De plus en plus d’autotests sont vendus en pharmacie. Pourtant, leur utilité pose question.
Aujourd’hui, les patients peuvent se dépister eux-mêmes pour un certain nombre d’infections. C’est le cas pour l’infection urinaire, l’anémie, la maladie de Lyme et bien-sûr le Covid-19, pour lequel plus de 46,5 millions de boîtes d’autotests de dépistage ont été commercialisées, en vente libre, par les pharmacies françaises entre avril 2021 et avril 2022. Mais selon une enquête de 60 millions de consommateurs, leur intérêt est plus que limité…
Plusieurs types de tests sur le marché
Les autotests font partie des trois grandes familles de tests biologiques existants, aux côtés des examens de biologie médicale (EBM) réalisés exclusivement sous la responsabilité d’un biologiste médical et des tests rapides d’orientation diagnostique (Trod) effectués par un professionnel de santé.
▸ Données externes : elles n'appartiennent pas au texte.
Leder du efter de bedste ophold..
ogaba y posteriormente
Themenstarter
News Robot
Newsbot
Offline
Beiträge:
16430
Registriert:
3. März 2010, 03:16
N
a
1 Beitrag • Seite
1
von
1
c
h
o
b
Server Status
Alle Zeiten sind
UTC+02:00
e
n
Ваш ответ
Les autotests ont la particularité d’être pratiqués dans le cadre de la vie domestique. Certains nécessitent une prescription médicale et sont remboursés par l’Assurance maladie car ils présentent une réelle utilité, comme les mesures de la glycémie pour les personnes diabétiques.
En revanche, tous les autres sont disponibles sans prescription, à des tarifs variant de 5 € à 40 € et vendus exclusivement en pharmacie (sauf pour les tests de grossesse et d’ovulation, également disponibles en grande surface).
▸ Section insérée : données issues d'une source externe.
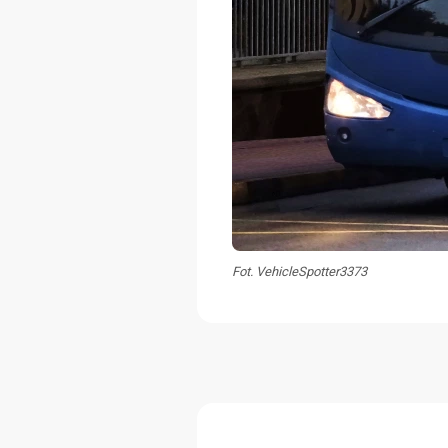
Fot. VehicleSpotter3373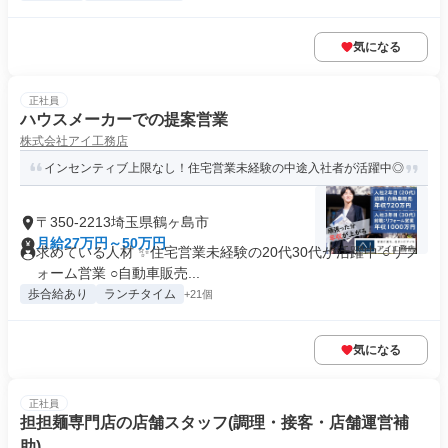
気になる
正社員
ハウスメーカーでの提案営業
株式会社アイ工務店
インセンティブ上限なし！住宅営業未経験の中途入社者が活躍中◎
〒350-2213埼玉県鶴ヶ島市
月給27万円～50万円
求めている人材 ✨住宅営業未経験の20代30代が活躍中 ○リフ
ォーム営業 ○自動車販売...
歩合給あり
ランチタイム
+21個
気になる
正社員
担担麺専門店の店舗スタッフ(調理・接客・店舗運営補
助)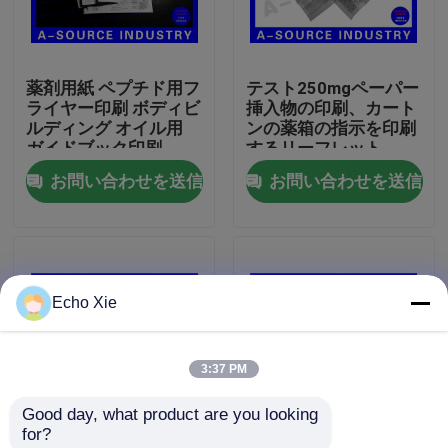
工場旅行
薬剤用紙 ペプチド用フ
テスト250mgペーパー
ライヤー印刷 ボディビ
挿入物の印刷、カート
品質管理
ルディング オイル用
ンの薬箱の指示を印刷
ガイドブック印刷
するリーフレット
お問い合わせを送信
お問い合わせを送信
私達に連絡しなさい
引用を要求しなさい
Echo Xie
10mL ガラスびんのラベル
3:37 PM
10ml ガラスびん箱
Good day, what product are you looking 
for?
小さいびんのラベル
薬学のパッケージのた
135mmの幅45mmの長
Alerte de l’Académie de pharmacie
L’offre s’est multipliée en quelques années, avec des pratiques commerciales parfois agressives, ce qui a alerté l’Académie de pharmacie. Elle a publié un rapport en 2018 dans lequel elle constate que la plupart de ces tests ne sont pas pertinents : « Il y a un véritable risque d’inquiéter des patients pour rien ou d’en rassurer d’autres à tort qui, du coup, n’iront pas voir un médecin alors qu’ils en ont besoin », explique au magazine le Dr Michel Vaubourdolle, biologiste médical et animateur de ce travail.
Seuls l’autotest VIH et les bandelettes de détection d’une infection urinaire ont un intérêt confirmé pour l’Académie de pharmacie. Les autres soit présentent un « intérêt discutable », soit sont jugés inutiles (voire dangereux). C’est le cas par exemple des tests « prostate » ou « PSA », dont le résultat « faussement » négatif ou positif pourrait rassurer ou, au contraire, inquiéter à tort un patient.
Gare aux arnaques
D’autres tests onéreux s’avèrent aussi parfaitement inefficients, comme le test du microbiote intestinal proposé par des start-ups et gros laboratoires entre 150 € et 300 €. Pour la Société nationale française de gastroentérologie (SNFGE), ces tests « n’ont aucun intérêt clinique pour le médecin ou son patient. Ils ne peuvent en aucun cas aider à porter un diagnostic ou à guider les choix thérapeutiques. Ils ne sont pas recommandés et ne doivent pas être prescrits par les médecins, quelle que soit leur spécialité ».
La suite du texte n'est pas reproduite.